Ms. Amaya described herself as "a survivor" and is now working to vacate her criminal record in New York City under a new law, but lamented that "this is still happening to young girls. What happened to me is not unusual."
The Universal Peace Federation was founded by the late Rev. Sun Myung Moon, founder of The Times.
Three other speakers who work to stop human trafficking said it has become an "epidemic," both in the U.S. and worldwide.
"There are 27 million victims of human trafficking worldwide," said Cynthia Turner, executive director of SeraphimGLOBAL, an international public health and community development organization. "The number is staggering yet incidences of trafficking are often underreported."
Human trafficking generates billions of dollars each year in illicit profits in the United States and globally through the entrapment and exploitation of millions of people, mostly women and children. The growing illegal trade in human beings for sex or forced labor isn't limited to either rural outposts or the world's largest cities.
Ms. Turner said the root causes of human trafficking are poverty, sex abuse, drug dependency, violence and broken families.
"All nations must speak in one voice to end trafficking," she said, adding that America must lead the fight.
In the United States, the number of persons said to be the victims of human trafficking is between 14,500 and 17,500, according to Julie Southwell, a field organizer for Amnesty International USA, a human rights organization. But she said, "The actual number is much higher."
Yvonne Williams, executive director of the Trafficking in America Task Force, a Tennessee-based nonprofit, said America is suffering from "an epidemic of modern slavery known as human trafficking.
"No one signs up to be a sex slave," said Ms. Williams, adding that an Alabama study found that 50 percent of trafficking victims were introduced by family members to it due to drugs or poverty.

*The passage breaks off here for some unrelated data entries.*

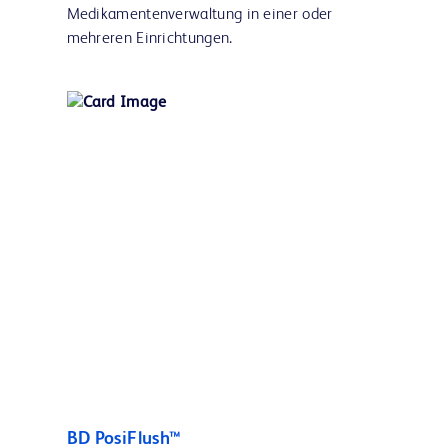
Medikamentenverwaltung in einer oder
mehreren Einrichtungen.
BD PosiFlush™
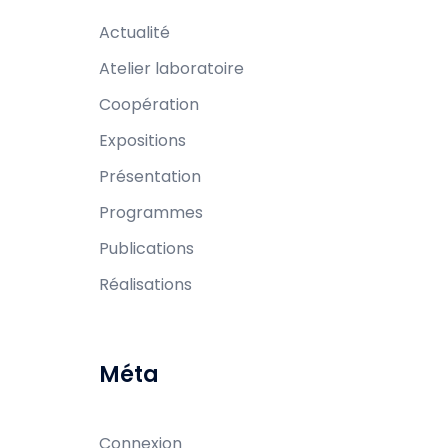
Actualité
Atelier laboratoire
Coopération
Expositions
Présentation
Programmes
Publications
Réalisations
Méta
Connexion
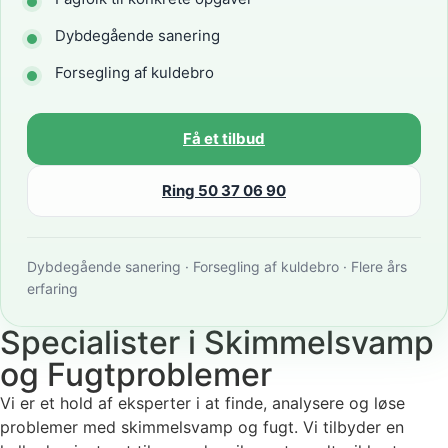
Dybdegående sanering
Forsegling af kuldebro
Få et tilbud
Ring 50 37 06 90
Dybdegående sanering · Forsegling af kuldebro · Flere års
erfaring
Specialister i Skimmelsvamp
og Fugtproblemer
Vi er et hold af eksperter i at finde, analysere og løse
problemer med skimmelsvamp og fugt. Vi tilbyder en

Ms. Williams described as "fabulous" a speech President Obama gave last week on human trafficking, although she said he should have talked about working to curb the demand for trafficking. In his speech, Mr. Obama called trafficking "modern slavery" and "one of the great human rights causes of our time."
Last month, he gave seven countries listed by the State Department as making little effort to control human trafficking including a pass on government-mandated sanctions and a loss of foreign aid, citing national security concerns. They were Libya, Saudi Arabia, Algeria, the Central African Republic, Kuwait, Papua New Guinea and Yemen.